Work to be completed
The response should consist of every line below, restated exactly, with no pictures.

Provided material

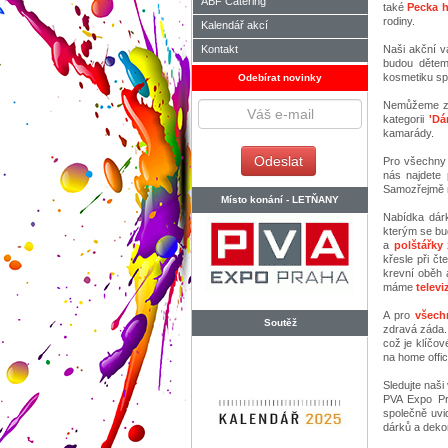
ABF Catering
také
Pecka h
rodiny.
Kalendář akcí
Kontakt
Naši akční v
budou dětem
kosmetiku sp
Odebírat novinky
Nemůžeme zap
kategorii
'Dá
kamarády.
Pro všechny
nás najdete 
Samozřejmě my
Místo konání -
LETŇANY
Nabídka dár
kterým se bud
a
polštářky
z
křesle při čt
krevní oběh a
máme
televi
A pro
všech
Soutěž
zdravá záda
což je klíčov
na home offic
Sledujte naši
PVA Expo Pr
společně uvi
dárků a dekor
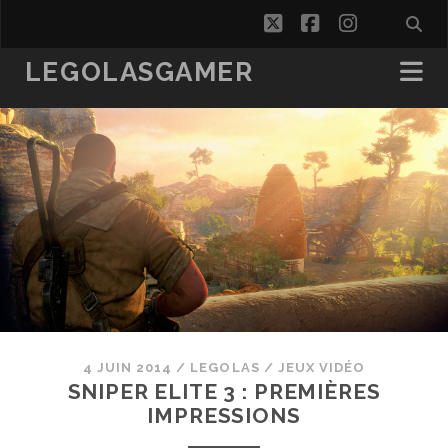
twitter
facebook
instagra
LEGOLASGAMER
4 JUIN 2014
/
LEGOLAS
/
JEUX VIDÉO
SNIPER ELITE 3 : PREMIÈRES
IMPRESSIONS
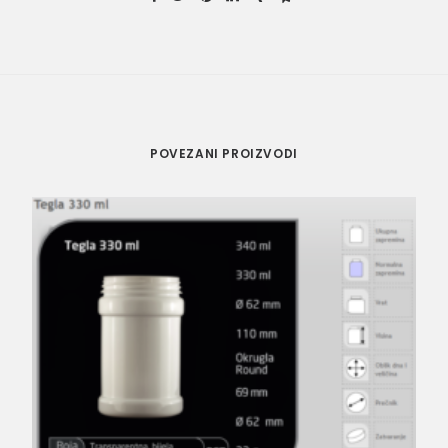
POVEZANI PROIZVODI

Task answer
ABF Catering
také
Pecka h
rodiny.
Kalendář akcí
Kontakt
Naši akční v
budou dětem
kosmetiku sp
Odebírat novinky
Nemůžeme zap
kategorii
'Dá
kamarády.
Pro všechny
nás najdete 
Samozřejmě my
Místo konání -
LETŇANY
Nabídka dár
kterým se bud
a
polštářky
z
křesle při čt
krevní oběh a
máme
televi
A pro
všech
Soutěž
zdravá záda
což je klíčov
na home offic
Sledujte naši
PVA Expo Pr
společně uvi
dárků a dekor
twitter
facebook
instagra
LEGOLASGAMER
4 JUIN 2014
/
LEGOLAS
/
JEUX VIDÉO
SNIPER ELITE 3 : PREMIÈRES
IMPRESSIONS
POVEZANI PROIZVODI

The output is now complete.